You can safely discuss whatever you like but espousing Oxford's authorship is guaranteed to damage your credibility as a student of Early Modern English literature. For good reasons.
Modern scholarship is engaged in the authorship debate but not with flimsy conspiracy theorists. Since computerised stylometry eliminated candidates like Oxford, the process has been used to build an ever-more detailed map of the DNA of Elizabethan and Jacobean theatre using the entire database of digital texts from the period.
The Oxfordian portrayal of academia as a resistant, hidebound, closed-minded, myopic barrier to the authorship issue is now as dead as a dodo. Far from being unwilling to consider the issues, maybe as much as a quarter of the English academic establishment, whose rigidity they love to mock, is now fully engaged in reviewing Shakespearean authorship.
The new directions, supported by computerised stylometry, point towards a collaborative ambience in which plays were not just created and produced but adapted and updated by dramatists with fingers in hundreds of pies outside their own kitchens. The ability to identify small fragments of one author's work in another is greatly advancing our knowledge of the collaborative process.

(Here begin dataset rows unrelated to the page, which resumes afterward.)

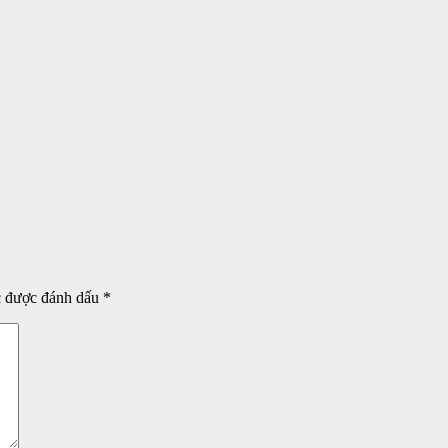
c được đánh dấu
*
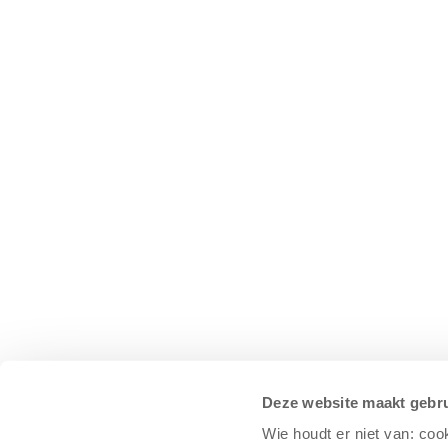
Deze website maakt gebru
Wie houdt er niet van: coo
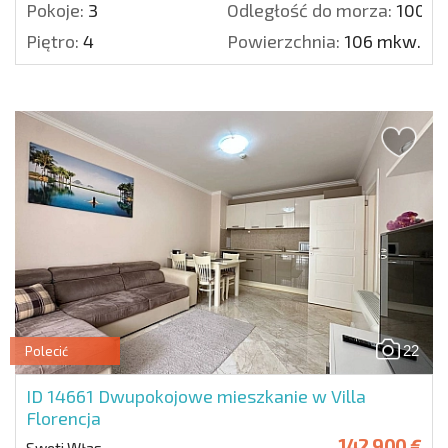
Pokoje:
3
Odległość do morza:
100 m
Piętro:
4
Powierzchnia:
106 mkw.
22
Polecić
ID 14661
Dwupokojowe mieszkanie w Villa
Florencja
142 900 €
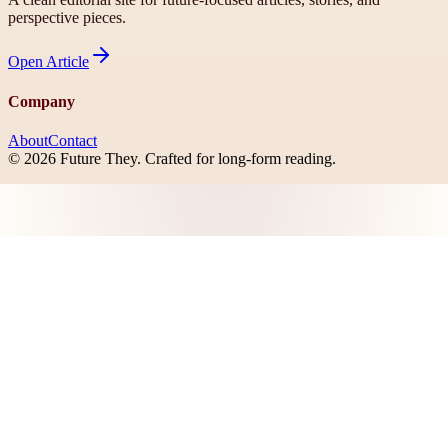
perspective pieces.
Open
Article
Company
About
Contact
©
2026
Future They
. Crafted for long-form reading.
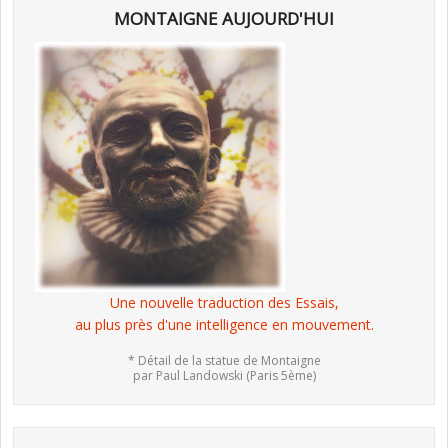
MONTAIGNE AUJOURD'HUI
Une nouvelle traduction des Essais,
au plus près d'une intelligence en mouvement.
* Détail de la statue de Montaigne
par Paul Landowski (Paris 5ème)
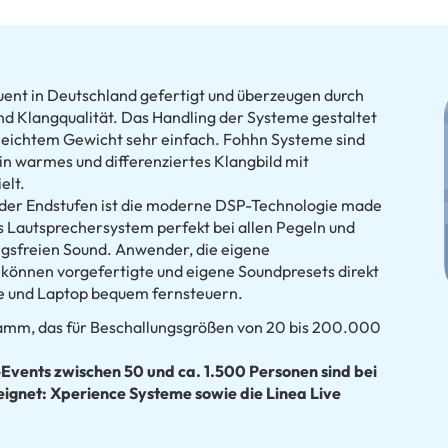
nt in Deutschland gefertigt und überzeugen durch
und Klangqualität. Das Handling der Systeme gestaltet
eichtem Gewicht sehr einfach. Fohhn Systeme sind
in warmes und differenziertes Klangbild mit
elt.
oder Endstufen ist die moderne DSP-Technologie made
 Lautsprechersystem perfekt bei allen Pegeln und
gsfreien Sound. Anwender, die eigene
können vorgefertigte und eigene Soundpresets direkt
e und Laptop bequem fernsteuern.
amm, das für Beschallungsgrößen von 20 bis 200.000
-Events zwischen 50 und ca. 1.500 Personen sind bei
ignet: Xperience Systeme sowie die Linea Live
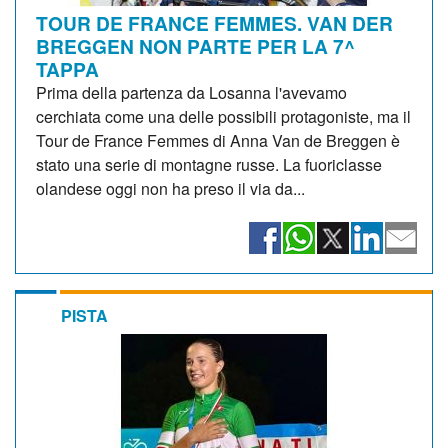
TOUR DE FRANCE FEMMES. VAN DER
BREGGEN NON PARTE PER LA 7^
TAPPA
Prima della partenza da Losanna l'avevamo
cerchiata come una delle possibili protagoniste, ma il
Tour de France Femmes di Anna Van de Breggen è
stato una serie di montagne russe. La fuoriclasse
olandese oggi non ha preso il via da...
PISTA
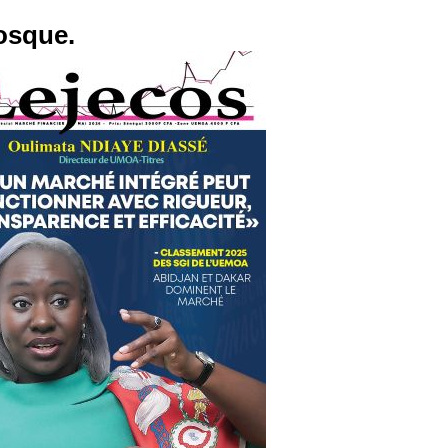
osque.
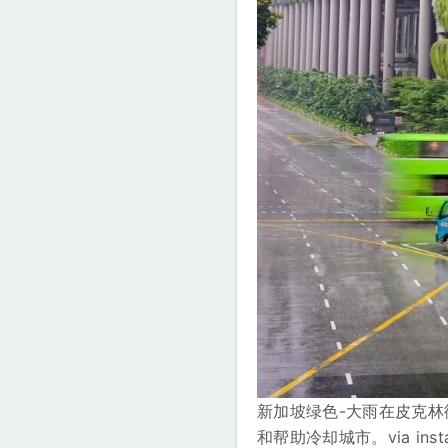
新加坡绿色-大雨在皮克
和帮助冷却城市。via insta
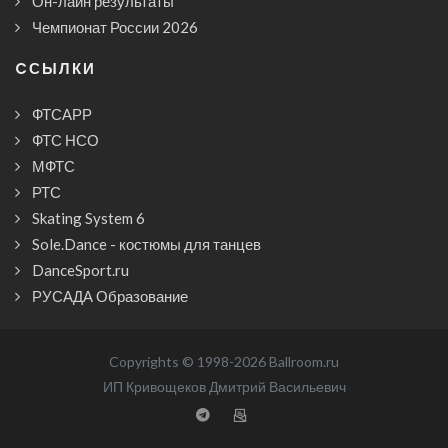
Он-лайн результаты
Чемпионат России 2026
CСЫЛКИ
ФТСАРР
ФТС НСО
МФТС
РТС
Skating System 6
Sole.Dance - костюмы для танцев
DanceSport.ru
РУСАДА Образование
Copyrights © 1998-2026 Ballroom.ru
ИП Кривощеков Дмитрий Васильевич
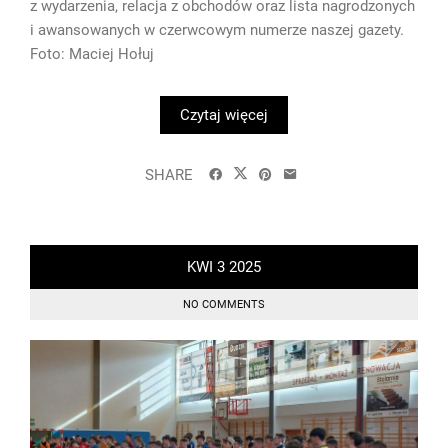
z wydarzenia, relacja z obchodów oraz lista nagrodzonych
i awansowanych w czerwcowym numerze naszej gazety.
Foto: Maciej Hołuj
Czytaj więcej
SHARE
KWI
3
2025
NO COMMENTS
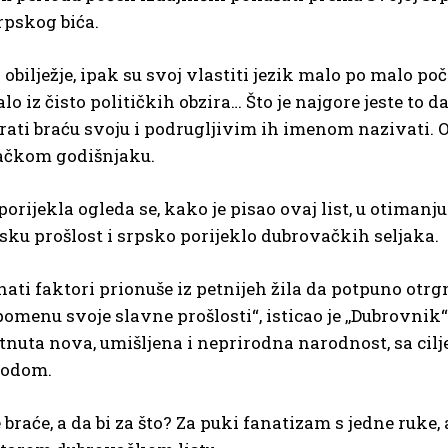
rpskog bića.
 obilježje, ipak su svoj vlastiti jezik malo po malo poč
alo iz čisto političkih obzira… Što je najgore jeste to d
ezirati braću svoju i podrugljivim ih imenom nazivati.
vačkom godišnjaku.
ijekla ogleda se, kako je pisao ovaj list, u otimanju
ku prošlost i srpsko porijeklo dubrovačkih seljaka.
ati faktori prionuše iz petnijeh žila da potpuno otrgn
menu svoje slavne prošlosti“, isticao je ,,Dubrovnik“
uta nova, umišljena i neprirodna narodnost, sa cilj
rodom.
raće, a da bi za što? Za puki fanatizam s jedne ruke, 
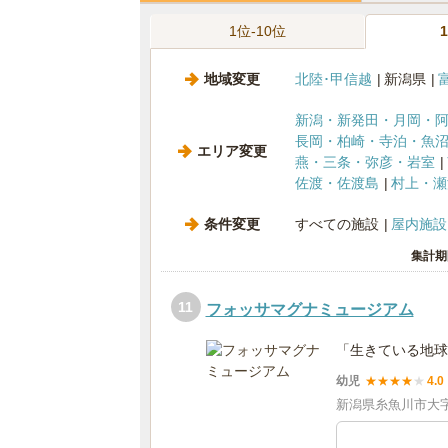
1位-10位
地域変更
北陸･甲信越
新潟県
新潟・新発田・月岡・
長岡・柏崎・寺泊・魚
エリア変更
燕・三条・弥彦・岩室
佐渡・佐渡島
村上・瀬
条件変更
すべての施設
屋内施設
集計期
11
フォッサマグナミュージアム
「生きている地球
幼児
★
★
★
★
★
4.0
新潟県糸魚川市大字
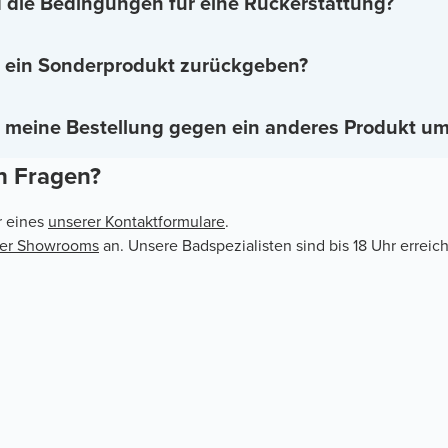
 die Bedingungen für eine Rückerstattung?
 ein Sonderprodukt zurückgeben?
 meine Bestellung gegen ein anderes Produkt u
h Fragen?
r eines
unserer Kontaktformulare
.
rer Showrooms
an. Unsere Badspezialisten sind bis 18 Uhr erreich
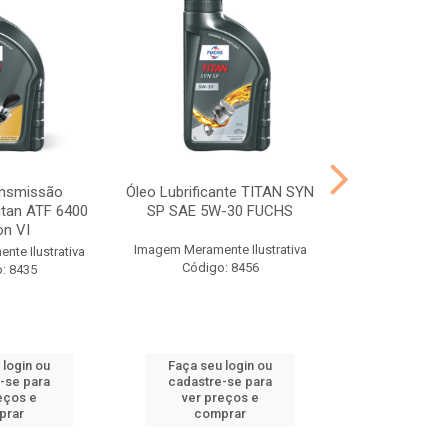
ansmissão
Óleo Lubrificante TITAN SYN
Óleo Transmis
itan ATF 6400
SP SAE 5W-30 FUCHS
Titan FFL-2 
on VI
DQ5
Imagem Meramente Ilustrativa
te Ilustrativa
Imagem Meramen
Código: 8456
: 8435
Código
 login ou
Faça seu login ou
Faça seu 
-se para
cadastre-se para
cadastre
eços e
ver preços e
ver pr
prar
comprar
comp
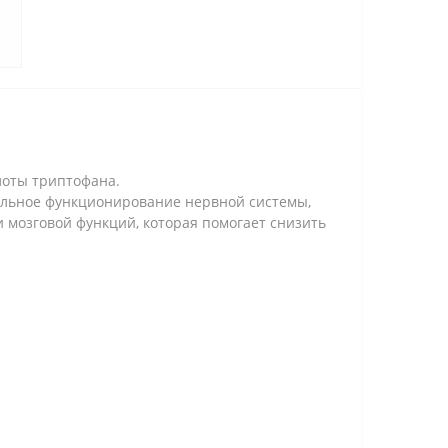
лоты триптофана.
мальное функционирование нервной системы,
 мозговой функций, которая помогает снизить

And the idea that an anonymous Earl is hiding in there, unseen, unnamed, covered by a conspiracy isn't just ridiculous, it's completely impossible. Unworthy of mention. Although advancing Oxford's authorship candidature in any English Faculty has always been a surefire way to invite ridicule and low grades, there has never been a worse time than the present to suggest that the 17th Earl of Oxford's hand is visible in the Shakespearean canon. Other hands are being detected and identified but not that of Oxford, who couldn't write four lines of iambic pentameter without making 8 mistakes.
There is NOTHING of merit in Oxfordianism. If you value your credibility, don't mention it.